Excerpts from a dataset
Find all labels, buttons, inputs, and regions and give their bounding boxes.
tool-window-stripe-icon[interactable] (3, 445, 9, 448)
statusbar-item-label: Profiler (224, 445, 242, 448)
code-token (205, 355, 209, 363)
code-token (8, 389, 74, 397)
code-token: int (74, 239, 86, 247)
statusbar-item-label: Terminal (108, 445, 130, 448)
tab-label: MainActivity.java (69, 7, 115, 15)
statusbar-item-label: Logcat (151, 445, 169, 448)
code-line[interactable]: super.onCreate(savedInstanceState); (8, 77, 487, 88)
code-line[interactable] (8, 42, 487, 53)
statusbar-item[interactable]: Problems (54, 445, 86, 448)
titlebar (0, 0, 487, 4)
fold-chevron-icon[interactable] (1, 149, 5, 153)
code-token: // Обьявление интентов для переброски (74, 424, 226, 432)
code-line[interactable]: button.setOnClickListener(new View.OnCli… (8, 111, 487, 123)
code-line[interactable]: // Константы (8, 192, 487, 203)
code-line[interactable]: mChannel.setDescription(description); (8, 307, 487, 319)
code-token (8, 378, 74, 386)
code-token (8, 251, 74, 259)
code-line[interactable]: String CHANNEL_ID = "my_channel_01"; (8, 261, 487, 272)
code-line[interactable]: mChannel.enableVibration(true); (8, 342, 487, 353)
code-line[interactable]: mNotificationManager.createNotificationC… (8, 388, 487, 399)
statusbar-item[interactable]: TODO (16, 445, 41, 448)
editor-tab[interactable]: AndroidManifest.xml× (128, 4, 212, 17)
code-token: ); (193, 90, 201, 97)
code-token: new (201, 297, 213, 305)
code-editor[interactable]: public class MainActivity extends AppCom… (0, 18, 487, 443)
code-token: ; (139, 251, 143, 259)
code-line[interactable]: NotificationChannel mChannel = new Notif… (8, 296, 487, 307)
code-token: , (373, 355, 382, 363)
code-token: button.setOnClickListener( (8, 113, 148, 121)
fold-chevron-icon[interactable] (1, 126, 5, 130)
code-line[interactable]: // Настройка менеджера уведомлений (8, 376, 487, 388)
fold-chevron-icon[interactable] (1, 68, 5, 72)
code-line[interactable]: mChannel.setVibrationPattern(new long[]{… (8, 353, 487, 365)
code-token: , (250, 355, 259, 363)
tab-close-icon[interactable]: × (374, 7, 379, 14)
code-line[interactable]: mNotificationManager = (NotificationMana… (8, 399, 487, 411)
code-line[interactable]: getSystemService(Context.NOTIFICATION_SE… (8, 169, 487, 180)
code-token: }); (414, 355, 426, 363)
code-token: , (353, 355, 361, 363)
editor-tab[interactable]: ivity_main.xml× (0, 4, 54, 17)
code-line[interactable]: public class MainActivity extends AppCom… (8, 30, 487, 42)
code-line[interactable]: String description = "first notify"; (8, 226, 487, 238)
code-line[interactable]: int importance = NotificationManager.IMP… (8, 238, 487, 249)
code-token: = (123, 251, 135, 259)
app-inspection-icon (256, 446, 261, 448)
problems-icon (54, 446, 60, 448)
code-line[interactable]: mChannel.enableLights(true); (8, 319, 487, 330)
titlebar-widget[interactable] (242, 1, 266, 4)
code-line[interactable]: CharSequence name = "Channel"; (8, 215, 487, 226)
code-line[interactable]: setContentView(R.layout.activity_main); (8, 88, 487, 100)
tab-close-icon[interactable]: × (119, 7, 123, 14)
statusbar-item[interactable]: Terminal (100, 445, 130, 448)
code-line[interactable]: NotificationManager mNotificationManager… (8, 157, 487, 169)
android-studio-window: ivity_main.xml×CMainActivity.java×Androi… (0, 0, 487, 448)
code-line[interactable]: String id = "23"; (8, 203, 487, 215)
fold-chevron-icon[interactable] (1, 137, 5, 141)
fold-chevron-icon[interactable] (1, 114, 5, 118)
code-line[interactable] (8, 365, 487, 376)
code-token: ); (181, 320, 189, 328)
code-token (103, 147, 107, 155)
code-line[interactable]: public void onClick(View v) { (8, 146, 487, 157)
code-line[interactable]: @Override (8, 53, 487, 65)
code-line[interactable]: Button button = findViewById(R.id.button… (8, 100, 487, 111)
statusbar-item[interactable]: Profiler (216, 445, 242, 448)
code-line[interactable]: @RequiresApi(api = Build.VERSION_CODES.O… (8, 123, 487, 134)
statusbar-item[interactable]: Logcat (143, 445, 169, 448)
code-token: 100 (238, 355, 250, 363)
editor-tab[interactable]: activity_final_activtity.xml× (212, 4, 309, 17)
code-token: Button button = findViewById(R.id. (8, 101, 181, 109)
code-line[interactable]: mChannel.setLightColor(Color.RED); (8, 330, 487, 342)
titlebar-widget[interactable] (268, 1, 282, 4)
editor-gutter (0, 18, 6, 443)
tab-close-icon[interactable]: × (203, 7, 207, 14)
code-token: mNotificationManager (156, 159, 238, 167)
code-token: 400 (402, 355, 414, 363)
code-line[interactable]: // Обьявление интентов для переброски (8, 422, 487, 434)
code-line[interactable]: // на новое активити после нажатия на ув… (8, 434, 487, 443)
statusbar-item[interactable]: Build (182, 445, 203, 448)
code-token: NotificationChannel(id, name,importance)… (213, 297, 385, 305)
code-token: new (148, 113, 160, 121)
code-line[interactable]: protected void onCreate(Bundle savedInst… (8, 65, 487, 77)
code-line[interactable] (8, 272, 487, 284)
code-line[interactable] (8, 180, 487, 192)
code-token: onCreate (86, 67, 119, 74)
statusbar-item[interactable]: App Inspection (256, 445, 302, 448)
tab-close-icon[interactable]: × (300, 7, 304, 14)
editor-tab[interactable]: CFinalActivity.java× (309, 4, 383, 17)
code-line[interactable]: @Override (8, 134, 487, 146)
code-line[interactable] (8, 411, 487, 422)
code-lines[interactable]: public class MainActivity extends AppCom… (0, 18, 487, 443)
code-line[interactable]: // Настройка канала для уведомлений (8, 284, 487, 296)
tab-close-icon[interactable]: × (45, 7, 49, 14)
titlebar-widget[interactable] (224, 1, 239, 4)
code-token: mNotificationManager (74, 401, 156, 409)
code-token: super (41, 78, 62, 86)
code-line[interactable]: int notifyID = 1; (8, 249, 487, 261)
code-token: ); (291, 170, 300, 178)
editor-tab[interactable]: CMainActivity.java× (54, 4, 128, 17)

Directions for this task | Each record must be repeated exactly as it appears above.

Solution to the exercise |
Find all labels, buttons, inputs, and regions and give their bounding boxes.
tool-window-stripe-icon[interactable] (3, 445, 9, 448)
statusbar-item-label: Profiler (224, 445, 242, 448)
code-token (205, 355, 209, 363)
code-token (8, 389, 74, 397)
code-token: int (74, 239, 86, 247)
statusbar-item-label: Terminal (108, 445, 130, 448)
tab-label: MainActivity.java (69, 7, 115, 15)
statusbar-item-label: Logcat (151, 445, 169, 448)
code-line[interactable]: super.onCreate(savedInstanceState); (8, 77, 487, 88)
code-line[interactable] (8, 42, 487, 53)
statusbar-item[interactable]: Problems (54, 445, 86, 448)
titlebar (0, 0, 487, 4)
fold-chevron-icon[interactable] (1, 149, 5, 153)
code-token: // Обьявление интентов для переброски (74, 424, 226, 432)
code-line[interactable]: button.setOnClickListener(new View.OnCli… (8, 111, 487, 123)
code-line[interactable]: // Константы (8, 192, 487, 203)
code-line[interactable]: mChannel.setDescription(description); (8, 307, 487, 319)
code-token (8, 378, 74, 386)
code-token (8, 251, 74, 259)
code-line[interactable]: String CHANNEL_ID = "my_channel_01"; (8, 261, 487, 272)
code-line[interactable]: mChannel.enableVibration(true); (8, 342, 487, 353)
code-line[interactable]: mNotificationManager.createNotificationC… (8, 388, 487, 399)
statusbar-item[interactable]: TODO (16, 445, 41, 448)
editor-tab[interactable]: AndroidManifest.xml× (128, 4, 212, 17)
code-token: ); (193, 90, 201, 97)
code-token: new (201, 297, 213, 305)
code-editor[interactable]: public class MainActivity extends AppCom… (0, 18, 487, 443)
code-token: ; (139, 251, 143, 259)
code-line[interactable]: NotificationChannel mChannel = new Notif… (8, 296, 487, 307)
code-token: , (373, 355, 382, 363)
code-token: button.setOnClickListener( (8, 113, 148, 121)
fold-chevron-icon[interactable] (1, 126, 5, 130)
code-line[interactable]: // Настройка менеджера уведомлений (8, 376, 487, 388)
fold-chevron-icon[interactable] (1, 68, 5, 72)
code-line[interactable]: mChannel.setVibrationPattern(new long[]{… (8, 353, 487, 365)
code-token: , (250, 355, 259, 363)
tab-close-icon[interactable]: × (374, 7, 379, 14)
code-line[interactable]: mNotificationManager = (NotificationMana… (8, 399, 487, 411)
code-line[interactable]: getSystemService(Context.NOTIFICATION_SE… (8, 169, 487, 180)
code-token: }); (414, 355, 426, 363)
code-token: , (353, 355, 361, 363)
editor-tab[interactable]: ivity_main.xml× (0, 4, 54, 17)
code-line[interactable]: public class MainActivity extends AppCom… (8, 30, 487, 42)
code-line[interactable]: String description = "first notify"; (8, 226, 487, 238)
code-line[interactable]: int importance = NotificationManager.IMP… (8, 238, 487, 249)
code-token: = (123, 251, 135, 259)
app-inspection-icon (256, 446, 261, 448)
problems-icon (54, 446, 60, 448)
code-line[interactable]: mChannel.enableLights(true); (8, 319, 487, 330)
titlebar-widget[interactable] (242, 1, 266, 4)
code-line[interactable]: CharSequence name = "Channel"; (8, 215, 487, 226)
code-line[interactable]: setContentView(R.layout.activity_main); (8, 88, 487, 100)
tab-close-icon[interactable]: × (119, 7, 123, 14)
statusbar-item[interactable]: Terminal (100, 445, 130, 448)
code-line[interactable]: NotificationManager mNotificationManager… (8, 157, 487, 169)
android-studio-window: ivity_main.xml×CMainActivity.java×Androi… (0, 0, 487, 448)
code-line[interactable]: String id = "23"; (8, 203, 487, 215)
fold-chevron-icon[interactable] (1, 137, 5, 141)
fold-chevron-icon[interactable] (1, 114, 5, 118)
code-line[interactable] (8, 365, 487, 376)
code-token: ); (181, 320, 189, 328)
code-token (103, 147, 107, 155)
code-line[interactable]: public void onClick(View v) { (8, 146, 487, 157)
code-line[interactable]: @Override (8, 53, 487, 65)
code-line[interactable]: Button button = findViewById(R.id.button… (8, 100, 487, 111)
statusbar-item[interactable]: Profiler (216, 445, 242, 448)
code-line[interactable]: @RequiresApi(api = Build.VERSION_CODES.O… (8, 123, 487, 134)
statusbar-item[interactable]: Logcat (143, 445, 169, 448)
code-token: 100 (238, 355, 250, 363)
editor-tab[interactable]: activity_final_activtity.xml× (212, 4, 309, 17)
code-token: Button button = findViewById(R.id. (8, 101, 181, 109)
code-line[interactable]: mChannel.setLightColor(Color.RED); (8, 330, 487, 342)
titlebar-widget[interactable] (268, 1, 282, 4)
editor-gutter (0, 18, 6, 443)
tab-close-icon[interactable]: × (203, 7, 207, 14)
code-token: mNotificationManager (156, 159, 238, 167)
code-token: 400 (402, 355, 414, 363)
code-line[interactable]: // Обьявление интентов для переброски (8, 422, 487, 434)
code-line[interactable]: // на новое активити после нажатия на ув… (8, 434, 487, 443)
statusbar-item[interactable]: Build (182, 445, 203, 448)
code-token: NotificationChannel(id, name,importance)… (213, 297, 385, 305)
code-token: new (148, 113, 160, 121)
code-line[interactable]: protected void onCreate(Bundle savedInst… (8, 65, 487, 77)
code-line[interactable] (8, 272, 487, 284)
code-line[interactable] (8, 180, 487, 192)
code-token: onCreate (86, 67, 119, 74)
statusbar-item[interactable]: App Inspection (256, 445, 302, 448)
tab-close-icon[interactable]: × (300, 7, 304, 14)
editor-tab[interactable]: CFinalActivity.java× (309, 4, 383, 17)
code-line[interactable]: @Override (8, 134, 487, 146)
code-line[interactable] (8, 411, 487, 422)
code-lines[interactable]: public class MainActivity extends AppCom… (0, 18, 487, 443)
code-line[interactable]: // Настройка канала для уведомлений (8, 284, 487, 296)
tab-close-icon[interactable]: × (45, 7, 49, 14)
titlebar-widget[interactable] (224, 1, 239, 4)
code-token: mNotificationManager (74, 401, 156, 409)
code-token: super (41, 78, 62, 86)
code-line[interactable]: int notifyID = 1; (8, 249, 487, 261)
code-token: ); (291, 170, 300, 178)
editor-tab[interactable]: CMainActivity.java× (54, 4, 128, 17)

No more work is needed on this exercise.